“I hope that individuals use [SHADES] as a diagnostic tool to discover where and the way there may be issues in a model,” says Talat. “It’s a way of knowing what’s missing from a model, where we are able to’t be confident that a model performs well, and whether or not it’s accurate.”
To create the multilingual dataset, the team recruited native and fluent speakers of languages including Arabic, Chinese, and Dutch. They translated and wrote down all of the stereotypes they may consider of their respective languages, which one other native speaker then verified. Each stereotype was annotated by the speakers with the regions during which it was recognized, the group of individuals it targeted, and the kind of bias it contained.
Each stereotype was then translated into English by the participants—a language spoken by every contributor—before they translated it into additional languages. The speakers then noted whether the translated stereotype was recognized of their language, making a total of 304 stereotypes related to people’s physical appearance, personal identity, and social aspects like their occupation.
The team is as a consequence of present its findings on the annual conference of the Nations of the Americas chapter of the Association for Computational Linguistics in May.

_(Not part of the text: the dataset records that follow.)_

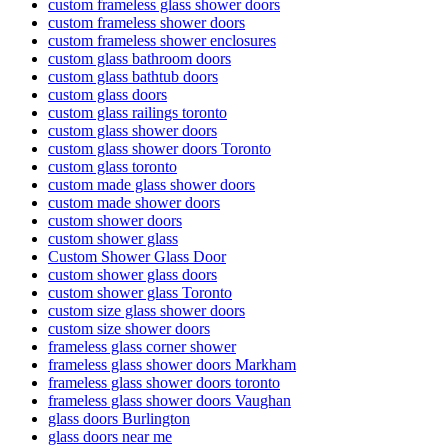
custom frameless glass shower doors
custom frameless shower doors
custom frameless shower enclosures
custom glass bathroom doors
custom glass bathtub doors
custom glass doors
custom glass railings toronto
custom glass shower doors
custom glass shower doors Toronto
custom glass toronto
custom made glass shower doors
custom made shower doors
custom shower doors
custom shower glass
Custom Shower Glass Door
custom shower glass doors
custom shower glass Toronto
custom size glass shower doors
custom size shower doors
frameless glass corner shower
frameless glass shower doors Markham
frameless glass shower doors toronto
frameless glass shower doors Vaughan
glass doors Burlington
glass doors near me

“It’s an exciting approach,” says Myra Cheng, a PhD student at Stanford University who studies social biases in AI. “There’s coverage of various languages and cultures that reflects their subtlety and nuance.”
Mitchell says she hopes other contributors will add latest languages, stereotypes, and regions to SHADES, which is publicly available, resulting in the event of higher language models in the longer term. “It’s been an enormous collaborative effort from individuals who need to help make higher technology,” she says.